The last thing she’d call Ryan was paranoid. Or safe. Was he teasing her again? “Soldiers get secret ballots like the rest of us.”

“I wasn’t just a soldier,” he said. “In fact, for all practical purposes, I didn’t exist. If I went on a mission and didn’t come back, I just didn’t come back.”

“Are you saying you were afraid to vote?”

“Careful now,” he warned in a teasing voice. “Us tough-guy soldiers take issue with being called afraid. Besides, most of the time, I was so deep inside enemy territory, I couldn’t be found if you wanted to hand me a ballot. Only a few people knew of my missions.”

“A person can’t just disappear,” she said softly. “Your family would miss you. They’d ask questions.”

His lashes lowered to half-veil, a split second of heavy silence falling before he replied, “The Army was my family.”

Translation. He was alone. As in, no parents to drive him crazy, but still love him insanely, as hers did. No matter how she tried to escape her family’s craziness, the insane-love part was never in doubt and always comforting.

A million questions flew through her mind, but she settled for, “Yet, you left.”

“Like I said,” he replied, “I had my reasons.”

Suddenly, he moved, and he was leaning over her, his arms framing either side of her shoulders. “Ask me the question that’s on your mind. The real one. Not something you say because you’re on the spot.”

She inhaled a sharp breath, laced with the spicy, warm scent of him, his mouth close. His kiss a promise she wanted to make reality. And she didn’t play coy. She hated coy. She liked straightforward. She liked direct. She liked what you see is what you get. And she needed to know if that was what Ryan was going to give her. So she asked the question he wanted to hear, the question she most wanted answered. “What do you want from me, Ryan?”

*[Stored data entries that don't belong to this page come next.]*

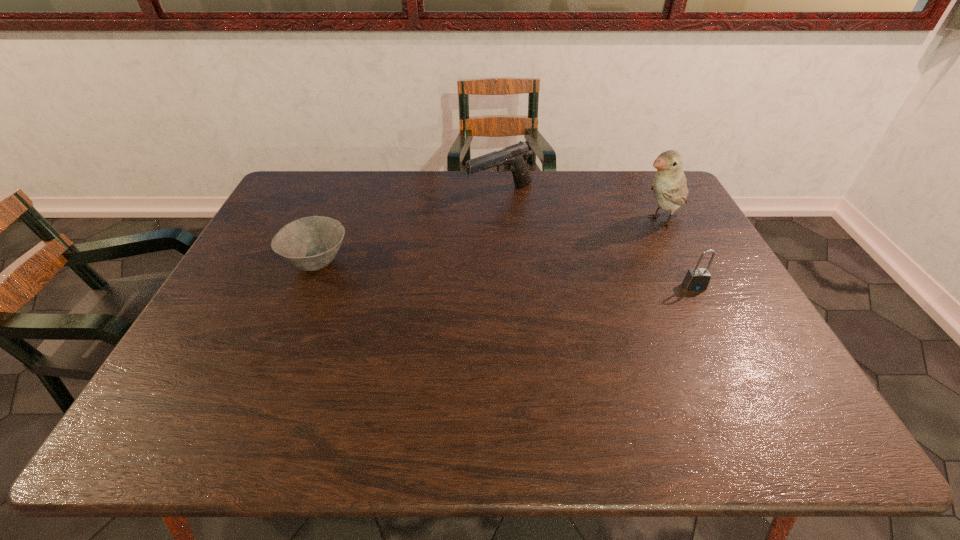 Find the location of a particular element. The height and width of the screenshot is (540, 960). vacant space at the near edge of the desktop is located at coordinates pyautogui.click(x=275, y=381).

Find the location of a particular element. vacant region at the right edge of the desktop is located at coordinates (689, 268).

The height and width of the screenshot is (540, 960). I want to click on vacant position at the far left corner of the desktop, so click(x=324, y=191).

In order to click on vacant space at the far right corner in this screenshot , I will do `click(643, 188)`.

Image resolution: width=960 pixels, height=540 pixels. Find the location of `vacant region between the leftmost object and the padlock`. vacant region between the leftmost object and the padlock is located at coordinates (506, 274).

Find the location of `free space between the padlock and the leftmost object`. free space between the padlock and the leftmost object is located at coordinates (506, 274).

Identify the location of vacant space in between the shortest object and the second farthest object. (488, 241).

Identify the location of free space between the bird and the third shortest object. (580, 207).

Locate an element on the screen. This screenshot has width=960, height=540. free space between the leftmost object and the third object from right to left is located at coordinates [x=409, y=228].

This screenshot has height=540, width=960. In order to click on free point between the tallest object and the leftmost object in this screenshot , I will do `click(488, 241)`. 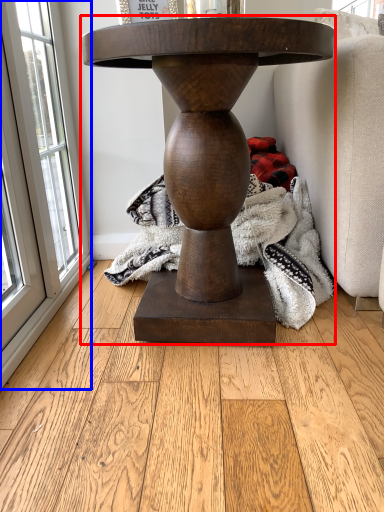 Question: Which object appears closest to the camera in this image, table (highlighted by a red box) or window (highlighted by a blue box)?

Choices:
 (A) table
 (B) window

Answer: (A) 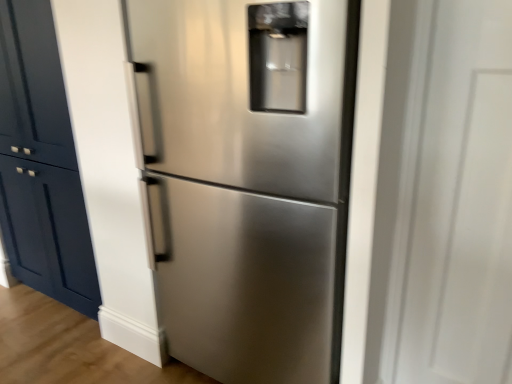 In order to face transparent glass door at right, should I rotate leftwards or rightwards?

It's best to rotate right around 28.799 degrees.

Describe the element at coordinates (41, 163) in the screenshot. I see `matte navy blue cabinet at left` at that location.

Locate an element on the screen. stainless steel refrigerator at center is located at coordinates (248, 179).

Which of these two, transparent glass door at right or matte navy blue cabinet at left, is bigger?

With larger size is matte navy blue cabinet at left.

Is transparent glass door at right placed right next to matte navy blue cabinet at left?

transparent glass door at right and matte navy blue cabinet at left are not in contact.

Does transparent glass door at right lie in front of matte navy blue cabinet at left?

Yes, transparent glass door at right is closer to the viewer.

Is transparent glass door at right oriented towards matte navy blue cabinet at left?

No, transparent glass door at right is not aimed at matte navy blue cabinet at left.

Is point (283, 370) closer to camera compared to point (41, 183)?

Yes.

Does stainless steel refrigerator at center turn towards matte navy blue cabinet at left?

No, stainless steel refrigerator at center is not aimed at matte navy blue cabinet at left.

Which is in front, stainless steel refrigerator at center or matte navy blue cabinet at left?

stainless steel refrigerator at center is closer to the camera.

From the picture: Is matte navy blue cabinet at left facing away from stainless steel refrigerator at center?

That's not correct — matte navy blue cabinet at left is not looking away from stainless steel refrigerator at center.

In the scene shown: From a real-world perspective, between matte navy blue cabinet at left and stainless steel refrigerator at center, who is vertically lower?

From a 3D spatial view, stainless steel refrigerator at center is below.

Is matte navy blue cabinet at left taller or shorter than stainless steel refrigerator at center?

matte navy blue cabinet at left is taller than stainless steel refrigerator at center.

Which object is positioned more to the left, matte navy blue cabinet at left or stainless steel refrigerator at center?

matte navy blue cabinet at left.

Does transparent glass door at right come in front of stainless steel refrigerator at center?

Yes, transparent glass door at right is closer to the camera.

Which of these two, transparent glass door at right or stainless steel refrigerator at center, stands taller?

Standing taller between the two is stainless steel refrigerator at center.

Is transparent glass door at right positioned with its back to stainless steel refrigerator at center?

No, transparent glass door at right is not facing away from stainless steel refrigerator at center.

From the image's perspective, is transparent glass door at right located beneath stainless steel refrigerator at center?

Yes.

Is there a large distance between matte navy blue cabinet at left and transparent glass door at right?

Yes.

Is matte navy blue cabinet at left facing away from transparent glass door at right?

“You,” he said. “Just you.”

The claim, spoken in his deep baritone voice, de livered raw sensuality. A shiver raced down her spine, and it was all she could do not to pull his mouth to hers but…the driver. She squeezed her eyes shut as she accepted the part of her life that relocating could not change. She hated that she cared about gossip, hated that even with a man like Ryan so close she could taste him, she remembered how easily a third party could spread rumors, how easily those rumors could become poison to a political career like her father’s. Sabrina ached to feel free.